Hah, a little misunderstanding. This was so much more than a little, but there was no way that Elle could tell Julie everything that had happened even though she desperately wished she could.
“Okay, I will call you later once we’re in Arkansas. I promise that I will keep in touch.” Elle said before giving her goodbyes to Julie and hanging up the phone before she fell onto her back on the bed breathing hard.
“Well, at least that’s one crisis averted,” Elle said as she gave Danita her phone back, feeling Marik’s broad palm gently caress the small of her back as she sat up once more and caught herself exhale for the first time since she read Julie’s emails.
CHAPTER SEVEN
It was seventy-two degrees and sunny when the Delta flight touched down at Memphis International Airport, and Elle retrieved Gregory from his kennel, he was not pleased and got them a rental car.
“Why is it so hot?” Gallen asked, shrugging out of his jacket before climbing into the passenger side of the Cadillac Escalade. Elle couldn’t stop herself from laughing softly as she cranked the A/C up on high.
“When I was little, my grandma used to say, ‘If you don’t like the weather, wait five minutes,’ because honestly? By tomorrow it could be in the fifties. It doesn’t really begin to get cold here until about mid-December. Our winters are considered mild compared to up north.” Elle explained with a smile.
From Memphis Tennessee to West Memphis Arkansas it was a fifteen-minute drive over the Dolly Parton bridge, and Proctor was only a short distance from there.

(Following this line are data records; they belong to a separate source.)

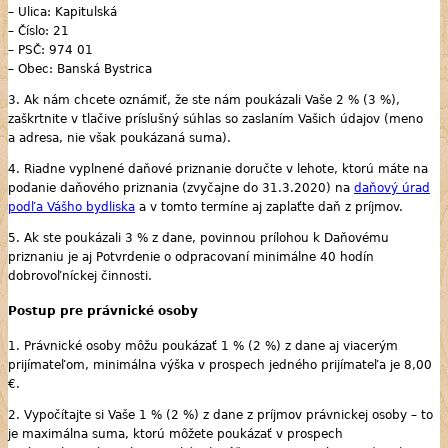
– Ulica: Kapitulská
– Číslo: 21
– PSČ: 974 01
– Obec: Banská Bystrica
3. Ak nám chcete oznámiť, že ste nám poukázali Vaše 2 % (3 %),
zaškrtnite v tlačive príslušný súhlas so zaslaním Vašich údajov (meno
a adresa, nie však poukázaná suma).
4. Riadne vyplnené daňové priznanie doručte v lehote, ktorú máte na
podanie daňového priznania (zvyčajne do 31.3.2020) na
daňový úrad
podľa Vášho bydliska
a v tomto termíne aj zaplaťte daň z príjmov.
5. Ak ste poukázali 3 % z dane, povinnou prílohou k Daňovému
priznaniu je aj Potvrdenie o odpracovaní minimálne 40 hodín
dobrovoľníckej činnosti.
Postup pre právnické osoby
1. Právnické osoby môžu poukázať 1 % (2 %) z dane aj viacerým
prijímateľom, minimálna výška v prospech jedného prijímateľa je 8,00
€.
2. Vypočítajte si Vaše 1 % (2 %) z dane z príjmov právnickej osoby – to
je maximálna suma, ktorú môžete poukázať v prospech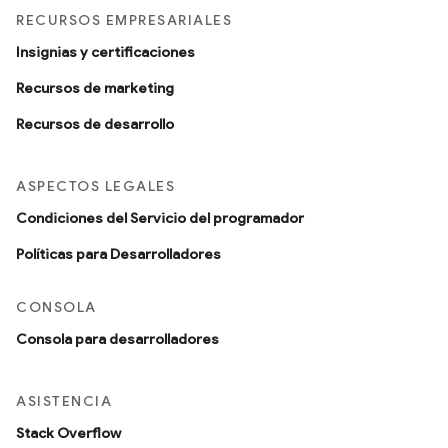
RECURSOS EMPRESARIALES
Insignias y certificaciones
Recursos de marketing
Recursos de desarrollo
ASPECTOS LEGALES
Condiciones del Servicio del programador
Políticas para Desarrolladores
CONSOLA
Consola para desarrolladores
ASISTENCIA
Stack Overflow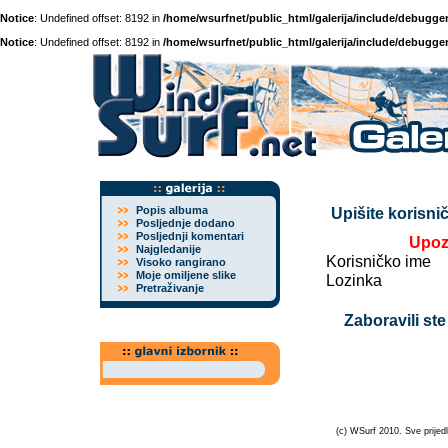
Notice
: Undefined offset: 8192 in
/home/wsurfnet/public_html/galerija/include/debugger
Notice
: Undefined offset: 8192 in
/home/wsurfnet/public_html/galerija/include/debugger
Popis albuma
Upišite korisnič
Posljednje dodano
Posljednji komentari
Upoz
Najgledanije
Korisničko ime
Visoko rangirano
Moje omiljene slike
Lozinka
Pretraživanje
Zaboravili ste
(c) WSurf 2010. Sve prijedl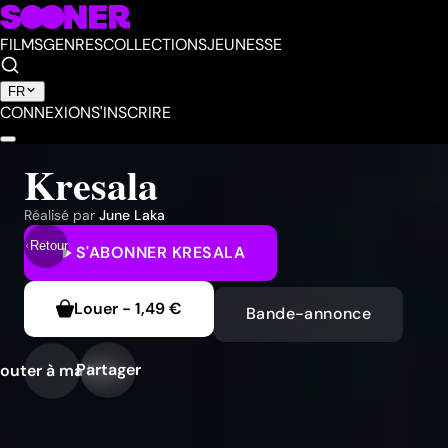
FILMS
GENRES
COLLECTIONS
JEUNESSE
FR
CONNEXION
S'INSCRIRE
Kresala
Réalisé par
June Laka
Retour
S'ABONNER
KRESALA
Louer
-
1,49 €
Bande-annonce
Partager
outer à ma liste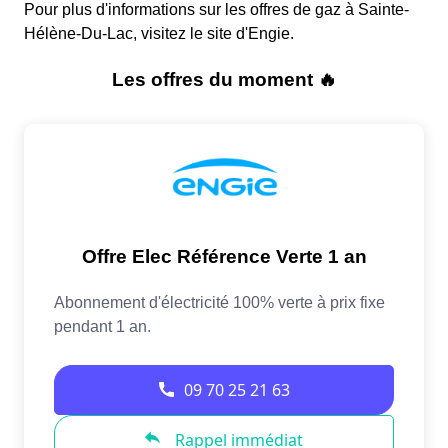
Pour plus d'informations sur les offres de gaz à Sainte-
Hélène-Du-Lac, visitez le site d'Engie.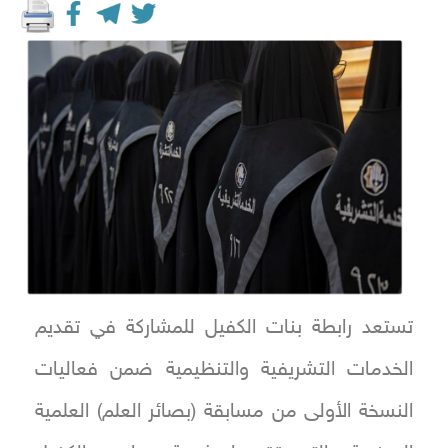
تستعد رابطة بنات الكفيل للمشاركة في تقديم
الخدمات التشريفية والتنظيمية ضمن فعاليات
النسخة الأولى من مسابقة (بصائر العلم) العلمية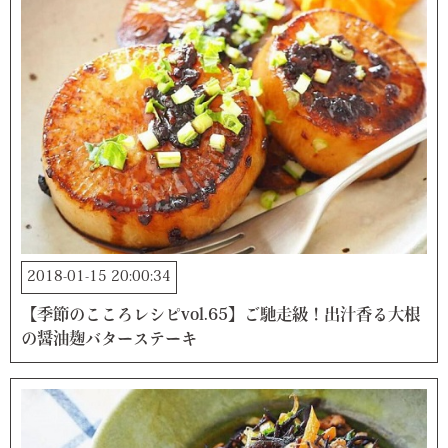
2018-01-15 20:00:34
【季節のこころレシピvol.65】ご馳走級！出汁香る大根
の醤油麹バターステーキ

Elle found herself traversing those old roads from memory as if she never left them and in another fifteen minutes she was parking the Escalade in front of her childhood home, the house looked exactly like she’d left it a year and a half ago. Seeing it now she didn’t know why she ever wanted to go, but fate or the universe or God, whatever you wanted to call it, it had a way of taking you where you needed to be when you needed to be there.
Shutting off the engine Elle watched as Gallen peered up at the house through the windshield.
I’m sure some things need to be repaired, but I left the water and power on, my neighbors also helped me with hiring people to take care of the yard and things like that.” She told Gallen as she pushed the driver's side door open and hopped out bringing in a lung full of warm air.
Shutting the door, Elle walked up the porch steps listening to the old boards creaking underfoot. A sound that always played inside of her mind whenever she walked up or down the set of steps at her home in New Haven. Stretching onto her tiptoes, Elle got the key from the eve of the door and opened it up, coughing slightly from the smell of stale air that caught in her throat. Pushing the door open all the way she entered the house and went to one of the living room windows that faced the front of the house and began to pull the curtains back and raise blinds and windows to let air into the house. Gregory instantly bounded straight into the kitchen, as if he thought that a special someone would be waiting for them.
Frowning, Elle followed him and paused by the threshold caressing the guardian's fur.
“I know sweetie. I wish she were here too.” Elle whispered before she took a deep breath and pushed the tears back. Now wasn’t the time, like most southern women with guests in her home she needed to prepare it to receive but being as she hadn’t been able to do that she went around putting all of the windows up, checking the lights, the water, dragging cleaning supplies out of cabinets and closets.
“Uh, Elle? What are you doing?” Marik said looking at her going into a frenzy before they had even taken their bags from the SUV, not that they honestly had that much to bring inside.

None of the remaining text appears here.